Datenerhebung entre -10 et 10 apr. J.-C. (≈ 100)
Kohleanalysen (Rigalen)
fin Ier – début IIe siècle apr. J.-C.
Bau von Thermalbädern
Bau von Thermalbädern fin Ier – début IIe siècle apr. J.-C. (≈ 225)
Wasserwerke in Cahors
IVe – début Ve siècle
Ende des Betriebs
Ende des Betriebs IVe – début Ve siècle (≈ 504)
Graduale Aufgabe der Wasserversorgung
26 novembre 1953
Registrierung historisches Denkmal
Registrierung historisches Denkmal 26 novembre 1953 (≈ 1953)
Vestiges de Vers protégés
Aujourd'hui
Aujourd'hui
Aujourd'hui Aujourd'hui (≈ 2025)
Position de référence.
Kennzahlen
Pontius Polemius - Prector of Gauls (Vermutung abgelehnt)
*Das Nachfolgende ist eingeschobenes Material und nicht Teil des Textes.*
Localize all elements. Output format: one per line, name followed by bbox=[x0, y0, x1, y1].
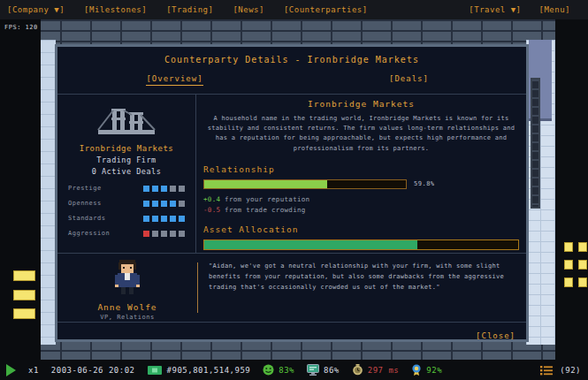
stat-squares bbox=[143, 201, 185, 207]
stat-row-aggression: Aggression bbox=[68, 230, 185, 237]
bridge-icon bbox=[57, 102, 195, 141]
building-window bbox=[13, 270, 35, 281]
game-screen: [Company ▼] [Milestones] [Trading] [News… bbox=[0, 0, 588, 380]
top-menu-bar: [Company ▼] [Milestones] [Trading] [News… bbox=[0, 0, 588, 19]
dialog-footer: [Close] bbox=[476, 325, 515, 342]
tab-overview-label: [Overview] bbox=[146, 74, 202, 86]
contact-portrait bbox=[112, 259, 142, 296]
dialog-body: Ironbridge Markets Trading Firm 0 Active… bbox=[57, 95, 526, 253]
latency-value: 297 ms bbox=[368, 366, 400, 375]
building-window bbox=[13, 290, 35, 300]
play-icon[interactable] bbox=[6, 364, 16, 376]
menu-company[interactable]: [Company ▼] bbox=[7, 5, 65, 14]
building-window bbox=[564, 242, 573, 252]
stat-square bbox=[161, 231, 167, 237]
status-bar: x1 2003-06-26 20:02 #905,801,514,959 83%… bbox=[0, 360, 588, 380]
stat-row-prestige: Prestige bbox=[68, 185, 185, 192]
stat-square bbox=[179, 231, 185, 237]
contact-name: Anne Wolfe bbox=[57, 302, 197, 312]
stat-square bbox=[161, 216, 167, 222]
stat-square bbox=[152, 186, 158, 192]
stat-square bbox=[179, 201, 185, 207]
modifier-text: from trade crowding bbox=[220, 206, 305, 214]
profile-panel: Ironbridge Markets Trading Firm 0 Active… bbox=[57, 95, 196, 253]
stat-square bbox=[143, 231, 149, 237]
counterparty-description: A household name in the trading world, I… bbox=[203, 114, 519, 154]
stat-square bbox=[143, 201, 149, 207]
stat-square bbox=[170, 231, 176, 237]
stat-squares bbox=[143, 216, 185, 222]
dialog-title: Counterparty Details - Ironbridge Market… bbox=[57, 55, 526, 65]
stat-square bbox=[152, 231, 158, 237]
stat-label: Aggression bbox=[68, 230, 110, 237]
asset-allocation-heading: Asset Allocation bbox=[203, 224, 519, 234]
modifier-reputation: +0.4 from your reputation bbox=[203, 195, 519, 203]
divider bbox=[57, 322, 526, 323]
menu-menu[interactable]: [Menu] bbox=[538, 5, 570, 14]
mood-percent: 83% bbox=[279, 366, 294, 375]
stat-square bbox=[170, 186, 176, 192]
stat-row-openness: Openness bbox=[68, 200, 185, 207]
brick-wall-top bbox=[0, 19, 588, 46]
notifications-list-icon[interactable] bbox=[540, 365, 553, 376]
stat-squares bbox=[143, 186, 185, 192]
relationship-bar-row: 59.8% bbox=[203, 179, 519, 189]
modifier-value: -0.5 bbox=[203, 206, 220, 214]
stat-row-standards: Standards bbox=[68, 215, 185, 222]
relationship-bar-fill bbox=[204, 180, 327, 188]
stat-label: Standards bbox=[68, 215, 105, 222]
overview-heading: Ironbridge Markets bbox=[203, 99, 519, 109]
money-icon bbox=[148, 366, 162, 375]
dialog-tabs: [Overview] [Deals] bbox=[57, 74, 526, 92]
stat-square bbox=[179, 216, 185, 222]
counterparty-type: Trading Firm bbox=[57, 156, 195, 164]
menu-counterparties[interactable]: [Counterparties] bbox=[284, 5, 368, 14]
menu-travel[interactable]: [Travel ▼] bbox=[469, 5, 521, 14]
stat-square bbox=[152, 216, 158, 222]
contact-section: Anne Wolfe VP, Relations "Aidan, we've g… bbox=[57, 254, 526, 322]
menu-news[interactable]: [News] bbox=[233, 5, 264, 14]
tab-overview[interactable]: [Overview] bbox=[57, 74, 292, 92]
modifier-value: +0.4 bbox=[203, 195, 220, 203]
building-window bbox=[564, 277, 573, 287]
counterparty-details-dialog: Counterparty Details - Ironbridge Market… bbox=[55, 44, 529, 342]
computer-icon bbox=[307, 364, 319, 376]
stat-square bbox=[170, 201, 176, 207]
contact-quote: "Aidan, we've got a neutral relationship… bbox=[198, 254, 526, 322]
money-balance: #905,801,514,959 bbox=[167, 366, 251, 375]
building-window bbox=[564, 260, 573, 270]
asset-allocation-bar bbox=[203, 239, 519, 250]
modifier-text: from your reputation bbox=[220, 195, 309, 203]
menu-trading[interactable]: [Trading] bbox=[166, 5, 213, 14]
background-building-far-right bbox=[555, 19, 588, 360]
building-window bbox=[578, 277, 587, 287]
stats-list: Prestige Openness Standards Aggression bbox=[57, 185, 195, 237]
system-percent: 86% bbox=[324, 366, 340, 375]
game-speed[interactable]: x1 bbox=[28, 366, 39, 375]
contact-title: VP, Relations bbox=[57, 314, 197, 321]
stat-square bbox=[179, 186, 185, 192]
mood-icon bbox=[263, 364, 274, 376]
game-datetime: 2003-06-26 20:02 bbox=[51, 366, 135, 375]
stat-label: Prestige bbox=[68, 185, 102, 192]
latency-clock-icon bbox=[352, 364, 363, 376]
menu-milestones[interactable]: [Milestones] bbox=[84, 5, 147, 14]
building-window bbox=[578, 242, 587, 252]
asset-allocation-bar-fill bbox=[204, 240, 417, 249]
rating-badge-icon bbox=[411, 364, 422, 376]
building-window bbox=[578, 260, 587, 270]
background-building-strip bbox=[41, 40, 56, 345]
active-deals-count: 0 Active Deals bbox=[57, 167, 195, 176]
stat-square bbox=[161, 186, 167, 192]
stat-square bbox=[152, 201, 158, 207]
brick-wall-bottom bbox=[0, 339, 588, 360]
stat-square bbox=[170, 216, 176, 222]
fire-escape-ladder bbox=[531, 78, 540, 209]
stat-square bbox=[143, 216, 149, 222]
relationship-bar bbox=[203, 179, 407, 189]
tab-deals[interactable]: [Deals] bbox=[292, 74, 526, 92]
contact-card: Anne Wolfe VP, Relations bbox=[57, 254, 197, 322]
rating-percent: 92% bbox=[426, 366, 442, 375]
relationship-heading: Relationship bbox=[203, 164, 519, 174]
close-button[interactable]: [Close] bbox=[476, 331, 515, 340]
Misallokation über einen Ziegel
Didier Rigal - Spezialist für Archäologie
Termin- und Routenstudien
Ursprung und Geschichte
Das römische Aquädukt von Divona, vor allem in der Gemeinde von Vers en Occitanie, wurde gebaut, um Trinkwasser in die alte Stadt Divona Cadurcorum (jetzt Cahors) zu liefern. Der 33 km lange Weg, ausgehend von den Quellen in der Nähe des Murcens oppidum, folgte dem Tal der Vers und dann der Lot zu den römischen Bädern von Cahors, von denen der Arc of Diane bleibt. Die Datierung der Arbeit, obwohl debattiert, ist mit dem der Thermalbäder verbunden, zwischen dem Ende des Ist und dem Beginn des 2. Jh. A.D. gebaut, mit Indizes von Einzugsmengen von -10 bis 10 A.D. durch Analysen von Kohlen.
Eine alte Tradition, die ihren Bau einem bestimmten Polemius zugeschrieben hat, aufgrund eines dedizierten Ziegels, der im siebzehnten Jahrhundert entdeckt wurde. Doch Didier Rigals Forschung entzog diese Hypothese, wobei bekannt Polemius nach der Bauzeit auftritt. Das Wasser arbeitete wahrscheinlich bis zum vierten oder fünften Jahrhundert, parallel zur Verwendung der Thermalbäder. Sein Layout umfasste 784 private Eigenschaften, mit einer durchschnittlichen Steigung von 0,11% und einer geschätzten Durchflussrate von 11.000 m3 pro Tag, die bemerkenswerte hydraulische Steuerung.
Die 1953 als historische Denkmäler gelisteten Überreste von Vers umfassen Einzugsgebiete in der Nähe des Brunnens Polémie und einen Staudamm auf den Vers. Die Hypothese einer Verbindung zwischen der Verschiebung der Bevölkerung von Murcens nach Divona nach der römischen Eroberung verstärkt die strategische Bedeutung dieses Aquädukts. Seine Aufgabe fällt mit dem Rückgang der städtischen Infrastruktur am Ende der Antike zusammen und markiert den Übergang zum Mittelalter in der Region.
Archäologische Studien, einschließlich der von Didier Rigal und INRRAP, haben ihre Layout- und Bautechniken geklärt. Die jüngsten Ausgrabungen, wie sie 2005 von La Dépêche erwähnt wurden, haben neue Überreste gezeigt, die ihre zentrale Rolle in der römischen Stadtplanung in Quercy bestätigen. Das Aquädukt bleibt ein wichtiges Zeugnis der Integration der Gallischen Gebiete in das Reich, durch nachhaltige hydraulische Entwicklung.